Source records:
::::::::::

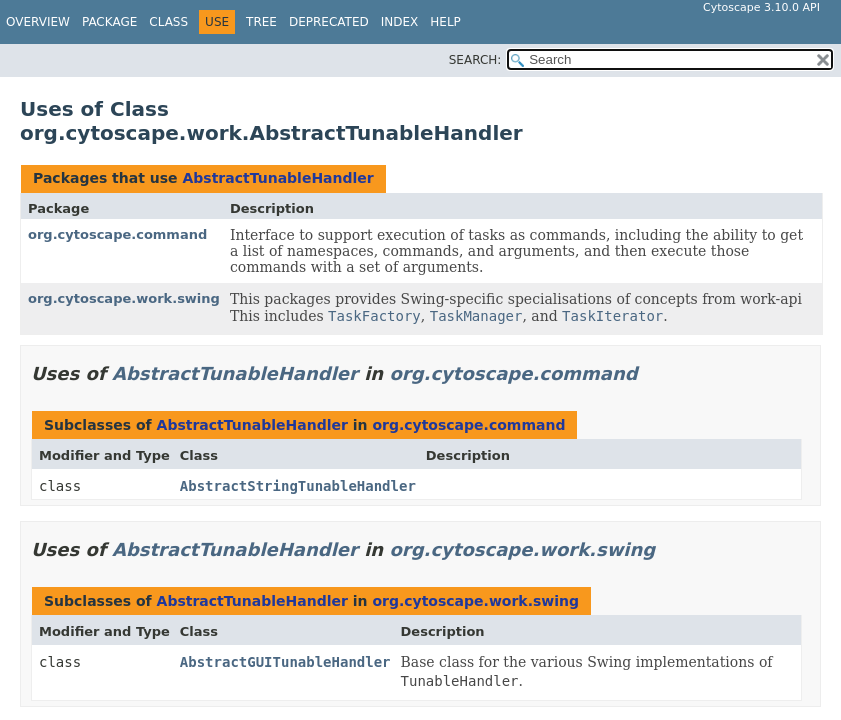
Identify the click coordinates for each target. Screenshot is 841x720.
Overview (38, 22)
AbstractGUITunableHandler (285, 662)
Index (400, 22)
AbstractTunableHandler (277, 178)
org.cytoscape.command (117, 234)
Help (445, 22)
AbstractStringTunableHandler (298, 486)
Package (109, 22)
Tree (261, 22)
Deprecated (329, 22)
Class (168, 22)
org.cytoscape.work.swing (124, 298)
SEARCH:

::::::::::

→ **What you need to do**
Work out how many lines in the records contain the word "cytoscape", and give that number by itself.

→ **Problem solution**
2